There is a new sheriff in town. Jo Jonson takes over from Baroness Neville Rolfe as UK Intellectual Property minister. He was appointed new minister on 11 January.

Baroness Neville Rolfe has previously made some promising statements concerning the UK’s intentions to ratify the agreement on a unified patent court (UPC).

Jo Johnson has now reaffirmed the country’s commitment to the unitary patent project and its importance to British business in a House of Commons Science and Technology Committee session on 11 January. He did also warn that the future of the ratification beyond Brexit is dependent on future negotiations.

Jo Johnson stated: “We have taken a decision to proceed with preparations to ratify the UPC Agreement. We believe it is important that we participate in this framework. It has value to UK inventors and businesses and we want to be there at its creation.”

The UK should be able to participate in the unitary patent system because the UPC will not be an institution of the EU. But this only goes so far since the unified patent agreement repeatedly refers to EU law and the EU court of justice.

If and how the UK can stay in the UPC after Brexit is still an ongoing debate and we will just have to wait and see where it goes.

UK inches towards UPC ratification

There was a sigh of relief at the end of November when the UK announced that it would proceed with the ratification process to implement the UPC in spite of Brexit.  This renewed the hope that the UPC will come in to force in 2017 as planned.  Whilst this was good news, what did it actually mean for the timescales and where is the UK currently in its legislative process to ratify the UPC?

In order to look forwards, it may be helpful to take a look back to see what the UK has already done to ratify the UPC.  They were, in fact, fairly advanced in the ratification process before the result of the EU referendum put a spanner in the works.

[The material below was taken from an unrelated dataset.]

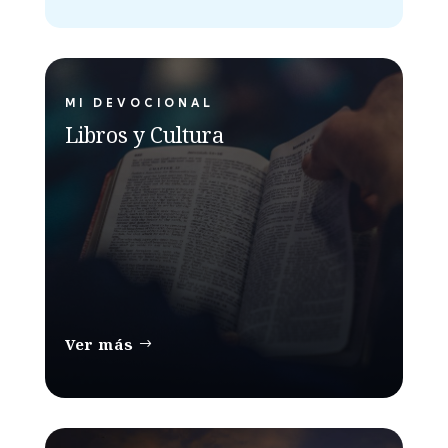
MI DEVOCIONAL
Libros y Cultura
Ver más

In May 2014, the UK Parliament passed the Intellectual Property Act 2014.  This Act amended the Patents Act 1977 by inserting new sections 88A and 88B in order to introduce the concept of the UPC into the legislation.  These new sections provided that the Secretary of State may make orders to give effect to the UPC Agreement and that such orders must be presented to both Houses of Parliament (the House of Commons and the House of Lords) for approval before they are passed. The UPC was also designated as an “International Organisation” under UK law which allows it to be granted certain privileges, immunities and exemptions if required.

Following on from this Act, the Patents (European Patent with Unitary Effect and Unified Patent Court) Order 2016 was laid before Parliament in March 2016.  This order makes various amendments to the Patents Act 1977 in order to clarify the difference between a unitary patent and a European patent and applies and disapplies various provisions of the Patents Act 1977 (as appropriate) to unitary patents.  It is worth noting that this order was debated in the Houses of Parliament in March when confidence was still fairly high that the UK would remain in the EU.  Hansard (the record of parliamentary debates) shows that the House of Commons approved it in just 16 minutes and the House of Lords took only 24 minutes!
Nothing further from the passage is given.